Few banks have built value for their shareholders like Abilene, Texas-based First Financial Bankshares.

Over the 20-year period ending June 30, 2020 — the cut-off date for institutions featured in Bank Director’s 2021 RankingBanking study, sponsored by Crowe LLP — the $10.6 billion bank generated a 2,074% total shareholder return. That figure is second only to Bank OZK in Little Rock, Arkansas, for the entire banking industry. First Financial placed sixth overall in the study and earned top honors in the Best Bank for Creating Value category. It also rated highly for its retail strategy.

“They’re one of the best banks out there,” says Brett Rabatin, head of equity research at Hovde Group.
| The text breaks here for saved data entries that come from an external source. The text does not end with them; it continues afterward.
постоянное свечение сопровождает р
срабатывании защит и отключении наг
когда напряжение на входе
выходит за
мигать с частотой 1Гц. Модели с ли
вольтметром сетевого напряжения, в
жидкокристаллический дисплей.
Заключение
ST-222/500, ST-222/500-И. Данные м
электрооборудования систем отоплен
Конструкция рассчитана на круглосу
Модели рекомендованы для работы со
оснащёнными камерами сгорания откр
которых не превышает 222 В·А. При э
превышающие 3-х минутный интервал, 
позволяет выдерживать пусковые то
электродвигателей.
First Financial’s culture, M&A track record and competitive strategy — delivering a high level of service in small-town markets — set it apart. “A lot of banks like to say, ‘we’re relationship lenders,’ [but] this is one of the few banks where it shows up. It shows up in their loan yield, it shows up in the profitability.”

To delve further into First Financial’s performance for the RankingBanking study, Bank Director Vice President of Research Emily McCormick interviewed First Financial Chairman and CEO Scott Dueser about the bank’s customer-centric philosophy, prospective M&A opportunities and how he leverages his Texas connections. The interview was conducted on Oct. 14, 2020, and has been edited for brevity, clarity and flow.
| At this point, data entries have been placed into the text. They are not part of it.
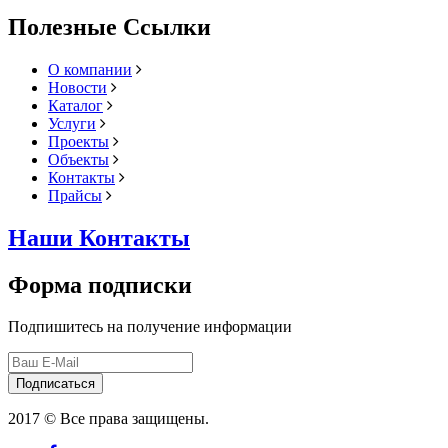
Полезные Ссылки
О компании
Новости
Каталог
Услуги
Проекты
Объекты
Контакты
Прайсы
Наши Контакты
Форма подписки
Подпишитесь на получение информации
Подписаться
2017 © Все права защищены.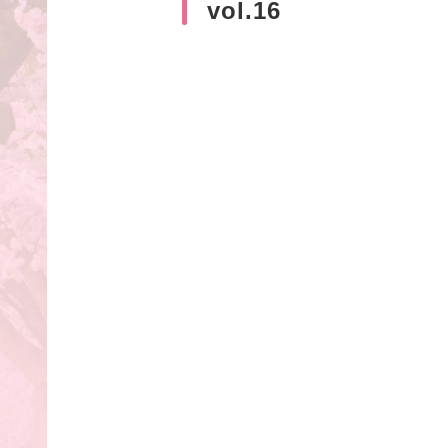
vol.16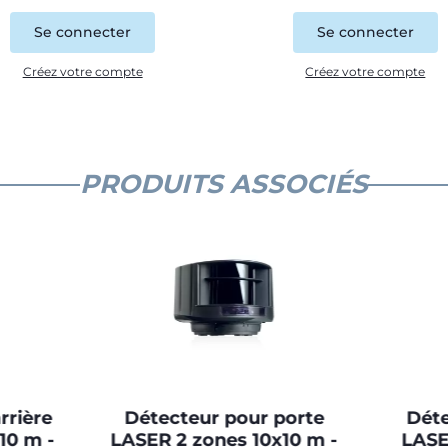
Se connecter
Se connecter
Créez votre compte
Créez votre compte
PRODUITS ASSOCIÉS
rrière
Détecteur pour porte
Déte
10 m -
LASER 2 zones 10x10 m -
LASE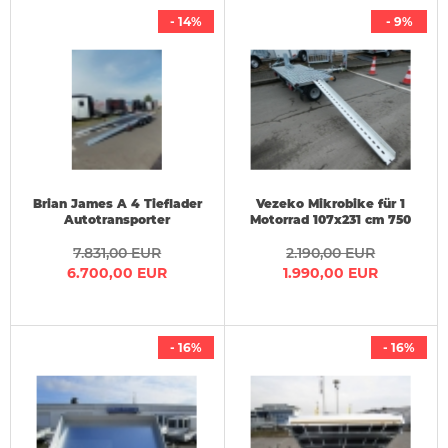
- 14%
- 9%
Brian James A 4 Tieflader
Vezeko Mikrobike für 1
Autotransporter
Motorrad 107x231 cm 750
450x200cm 3 t Vorrat
kg
SONDERPREIS
7.831,00 EUR
2.190,00 EUR
6.700,00 EUR
1.990,00 EUR
- 16%
- 16%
BD: Based on my earlier reporting on First Financial and its culture, I know you have placed a strong cultural emphasis on building excellence and serving the customer. How does that differentiate First Financial from other institutions in its markets?

SD: I like to think of us as the Ritz-Carlton of banks because of what [Ritz-Carlton Hotel Co. co-founder] Horst Schulze has done for us. Horst has been outstanding, not only [in] training us [on] customer service, but also as a mentor on business and dealing with people. Horst doesn’t call it hiring people; you select people and that changes your whole attitude about it. We have a very strong team of people that work together extremely well.

I’m disappointed if somebody leaves our bank and is not extremely happy. That’s what we want to accomplish every time somebody walks in.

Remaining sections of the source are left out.